Step past the herb shops stocked with exotic unctions, past the dim-sum joints, past the tchotchke huts crammed with satin slippers, and you’ll find a tiny sliver of a more authentic, everyday Chinatown.
It’s easy to miss the alley between the Chinatown gate and the Pui Tak Cultural Center—a gritty little passageway lined with fire escapes and hanging laundry—on your way to buy a paper dragon or a straw hat. It’s shady. It’s a little stinky. And seeing a rat scuttle by would be no big surprise. Yet with that wall of metal fire escapes, it’s visually interesting. Plus, it’s a good peek into the real lives of Chinatown’s 10,000 residents, lives that are much more interesting than sweet-and-sour pork and lucky bamboo.

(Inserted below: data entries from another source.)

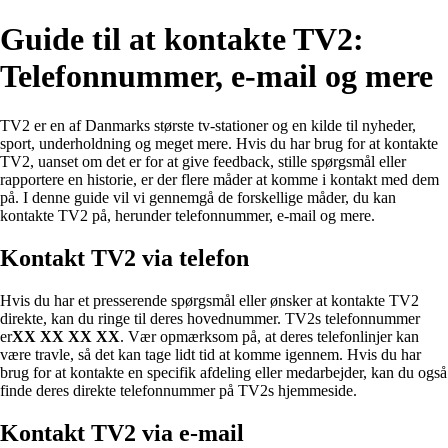
Guide til at kontakte TV2:
Telefonnummer, e-mail og mere
TV2 er en af Danmarks største tv-stationer og en kilde til nyheder,
sport, underholdning og meget mere. Hvis du har brug for at kontakte
TV2, uanset om det er for at give feedback, stille spørgsmål eller
rapportere en historie, er der flere måder at komme i kontakt med dem
på. I denne guide vil vi gennemgå de forskellige måder, du kan
kontakte TV2 på, herunder telefonnummer, e-mail og mere.
Kontakt TV2 via telefon
Hvis du har et presserende spørgsmål eller ønsker at kontakte TV2
direkte, kan du ringe til deres hovednummer. TV2s telefonnummer
er
XX XX XX XX
. Vær opmærksom på, at deres telefonlinjer kan
være travle, så det kan tage lidt tid at komme igennem. Hvis du har
brug for at kontakte en specifik afdeling eller medarbejder, kan du også
finde deres direkte telefonnummer på TV2s hjemmeside.
Kontakt TV2 via e-mail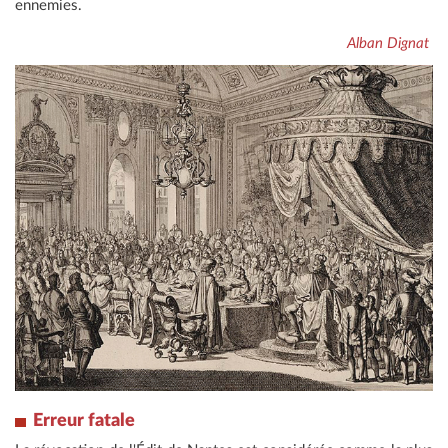
ennemies.
Alban Dignat
Erreur fatale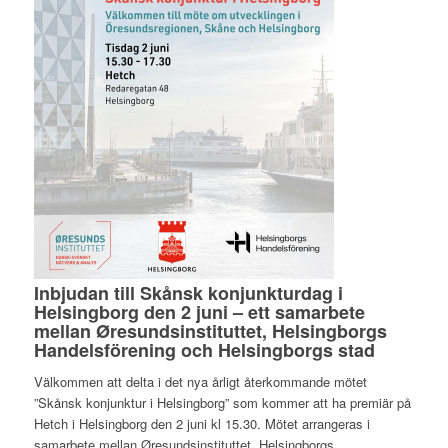
Inbjudan till Skånsk konjunkturdag i
Helsingborg den 2 juni – ett samarbete
mellan Øresundsinstituttet, Helsingborgs
Handelsförening och Helsingborgs stad
Välkommen att delta i det nya årligt återkommande mötet
”Skånsk konjunktur i Helsingborg” som kommer att ha premiär på
Hetch i Helsingborg den 2 juni kl 15.30. Mötet arrangeras i
samarbete mellan Øresundsinstituttet, Helsingborgs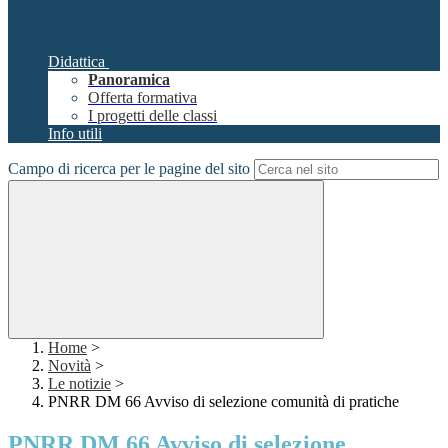
Didattica
Panoramica
Offerta formativa
I progetti delle classi
Info utili
Campo di ricerca per le pagine del sito
Home
>
Novità
>
Le notizie
>
PNRR DM 66 Avviso di selezione comunità di pratiche
PNRR DM 66 Avviso di selezione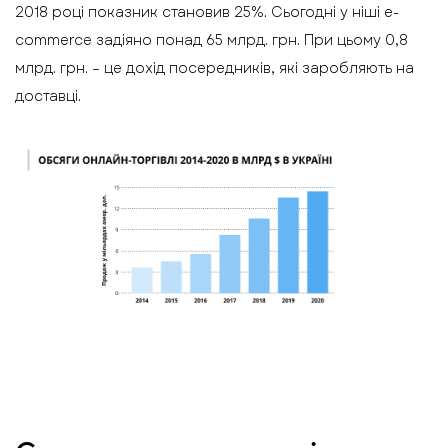
2018 році показник становив 25%. Сьогодні у ніші e-
commerce задіяно понад 65 млрд. грн. При цьому 0,8
млрд. грн. – це дохід посередників, які заробляють на
доставці.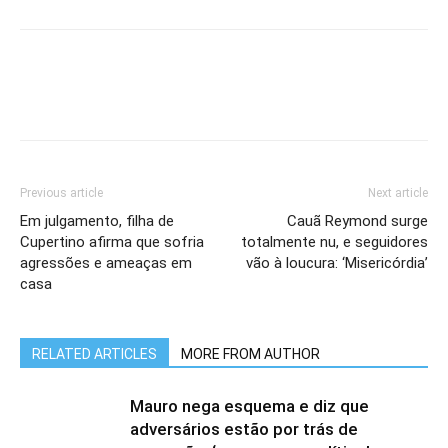
Previous article
Next article
Em julgamento, filha de
Cauã Reymond surge
Cupertino afirma que sofria
totalmente nu, e seguidores
agressões e ameaças em
vão à loucura: ‘Misericórdia’
casa
RELATED ARTICLES
MORE FROM AUTHOR
Mauro nega esquema e diz que
adversários estão por trás de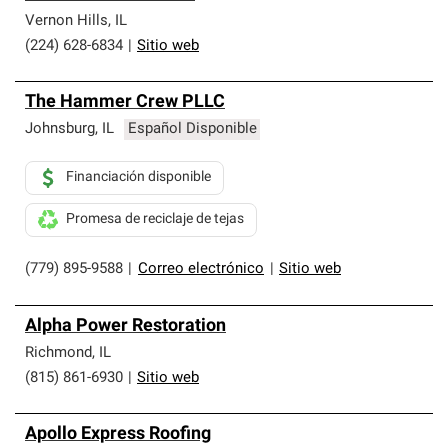
Vernon Hills
,
IL
(224) 628-6834
|
Sitio web
The Hammer Crew PLLC
Johnsburg
,
IL
Español Disponible
Financiación disponible
Promesa de reciclaje de tejas
(779) 895-9588
|
Correo electrónico
|
Sitio web
Alpha Power Restoration
Richmond
,
IL
(815) 861-6930
|
Sitio web
Apollo Express Roofing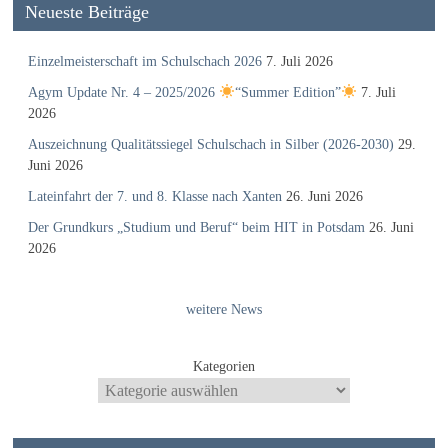
Neueste Beiträge
Einzelmeisterschaft im Schulschach 2026
7. Juli 2026
Agym Update Nr. 4 – 2025/2026
“Summer Edition”
7. Juli
2026
Auszeichnung Qualitätssiegel Schulschach in Silber (2026-2030)
29.
Juni 2026
Lateinfahrt der 7. und 8. Klasse nach Xanten
26. Juni 2026
Der Grundkurs „Studium und Beruf“ beim HIT in Potsdam
26. Juni
2026
weitere News
Kategorien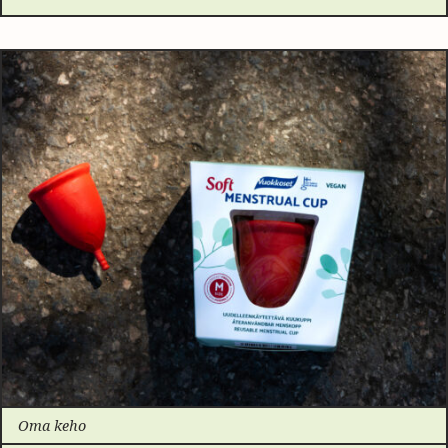
Oma keho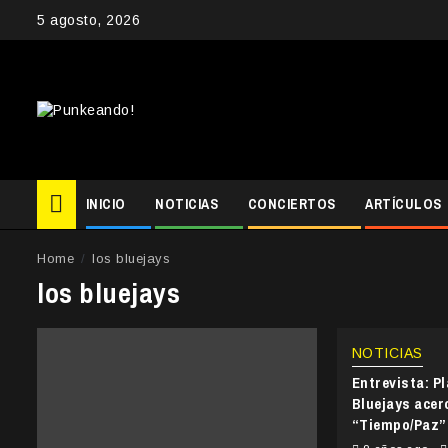
Skip
5 agosto, 2026
to
content
INICIO
NOTICIAS
CONCIERTOS
ARTÍCULOS
Home
los bluejays
los bluejays
NOTICIAS
Entrevista: P
Bluejays acer
“Tiempo/Paz”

“It’s an alley we don’t see too often in Chicago,” says Z.J. Tong, who owns the Chinese Cultural Bookstore (2145B S China Pl, 312-842-1988) and has given Chinatown tours for eight years. Tong prefers the alley’s old-school design to the newer strip-mall style sprouting in Chinatown in recent years. “It’s reminiscent of the Chicago of the past.”
Just how unvarnished is this alley? Perfect for a bad-guy tête-à-tête, apparently. The alley made its big-screen debut in 2005, after Clive Owen spent a day by the Dumpsters filming the thriller Derailed. Chinatown locals served as extras, while a bus packed with high-school kids circled the block, screaming for a glimpse of the rapper Xzibit.

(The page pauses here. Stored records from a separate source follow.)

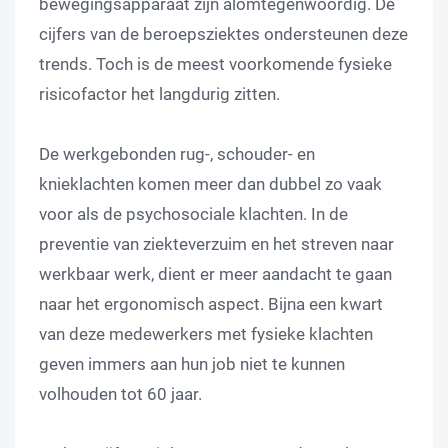
bewegingsapparaat zijn alomtegenwoordig. De
cijfers van de beroepsziektes ondersteunen deze
trends. Toch is de meest voorkomende fysieke
risicofactor het langdurig zitten.
De werkgebonden rug-, schouder- en
knieklachten komen meer dan dubbel zo vaak
voor als de psychosociale klachten. In de
preventie van ziekteverzuim en het streven naar
werkbaar werk, dient er meer aandacht te gaan
naar het ergonomisch aspect. Bijna een kwart
van deze medewerkers met fysieke klachten
geven immers aan hun job niet te kunnen
volhouden tot 60 jaar.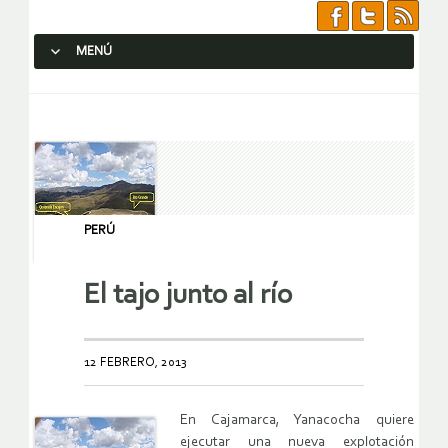
MENÚ
SALTAR AL CONTENIDO.
PERÚ
El tajo junto al río
12 FEBRERO, 2013
En Cajamarca, Yanacocha quiere
ejecutar una nueva explotación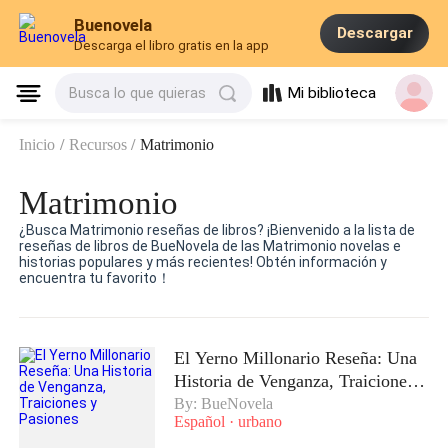
Buenovela
Descargar
Descarga el libro gratis en la app
Mi biblioteca
Busca lo que quieras
Inicio
/
Recursos
/
Matrimonio
Matrimonio
¿Busca Matrimonio reseñas de libros? ¡Bienvenido a la lista de
reseñas de libros de BueNovela de las Matrimonio novelas e
historias populares y más recientes! Obtén información y
encuentra tu favorito！
El Yerno Millonario Reseña: Una
Historia de Venganza, Traiciones y
Pasiones
By: BueNovela
Español
·
urbano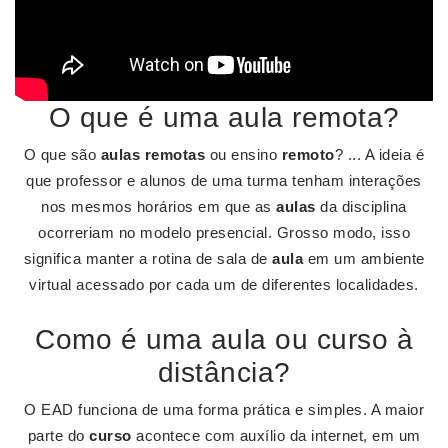
O que é uma aula remota?
O que são
aulas remotas
ou ensino
remoto
? ... A ideia é
que professor e alunos de uma turma tenham interações
nos mesmos horários em que as
aulas
da disciplina
ocorreriam no modelo presencial. Grosso modo, isso
significa manter a rotina de sala de
aula
em um ambiente
virtual acessado por cada um de diferentes localidades.
Como é uma aula ou curso à
distância?
O EAD funciona de uma forma prática e simples. A maior
parte do
curso
acontece com auxílio da internet, em um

Apartments and small homes line one side of the alley, which smells of warm garbage, Chinese food and laundry soap. On a recent day, a row of white gym socks hung on the line, swaying in the breeze, while a family tended its fenced-in garden and a shoeless, old Chinese man sat perched on the curb, reading a newspaper under a TARGET: RATS sign.
The alley runs along the side of the ornate Pui Tak (“cultivating virtues”) Center (2216 S Wentworth Ave), which was bought by the Chinese Christian Union Church in 1993. The Chicago historical landmark, constructed in 1926–28, now serves as a learning center for recent immigrants.
Originally it was called the On Leong Merchants Association Building and housed Chinatown’s city hall, and the Feds raided the building in the 1980s during a gambling bust. Today, the center seems to be cultivating virtues of a more uplifting kind. But stroll down the alley just a few steps away and you can still take a walk on the seedy side.